NTT and DOCOMO just pulled off something that could quietly redefine how personalization actually works in marketing. They’ve built what they’re calling a ‘Large Action Model’ or LAM, an AI system trained not on text like ChatGPT, but on the sequence of human actions across time. The premise is sharp: predict what a person intends to do next based on how they behave across digital and physical touchpoints, and then tailor the outreach accordingly.
This isn’t theory. Using LAM on DOCOMO’s own customer base, they managed to double the success rate of telemarketing orders for mobile and smart life services. The model studied real-world data in the ‘4W1H’ format (Who, When, Where, What, and How) spanning app usage, store visits, purchases, and call interactions. It didn’t just flag leads but also figured out the best timing and method for engagement, allowing agents to reach people when they were actually ready to act.
The best part is the efficiency. NTT and NTT DOCOMO pulled this off with just 145 GPU hours on eight NVIDIA A100s, which is about 1/568th the cost of training a standard large language model like Llama 1 7B. For enterprise AI teams, that’s a quiet but powerful flex, not only proving that generative AI can extend beyond text, but also that it can be built lean and purpose driven.

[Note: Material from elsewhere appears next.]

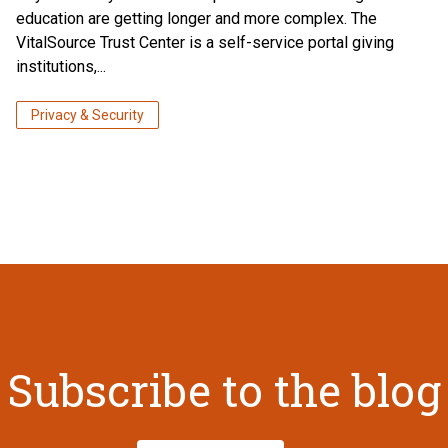
education are getting longer and more complex. The
VitalSource Trust Center is a self-service portal giving
institutions,...
Privacy & Security
Subscribe to the blog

Also Read: Mercari Launches ‘Biz Delivery’ to Boost E-Commerce
LAM learns intent from the order of behavior. A call before a purchase means awareness, a call after browsing suggests persuasion, and a call post purchase signals support. The model captures these subtle contextual cues to predict what’s most likely to convert next. That’s what makes it so different from conventional recommendation systems that treat user actions as isolated dots instead of connected signals.
While marketing is the current playground, NTT is already looking at using the same logic in healthcare and energy. For healthcare, LAM could analyze treatment histories to predict patient outcomes or optimize prescriptions. In the energy sector, it could learn from time series data of solar radiation and power generation to forecast energy output more precisely.
At its core, LAM is a glimpse into the next chapter of AI, one that shifts from understanding language to understanding behavior. If large language models helped machines read us, large action models might finally help them anticipate us.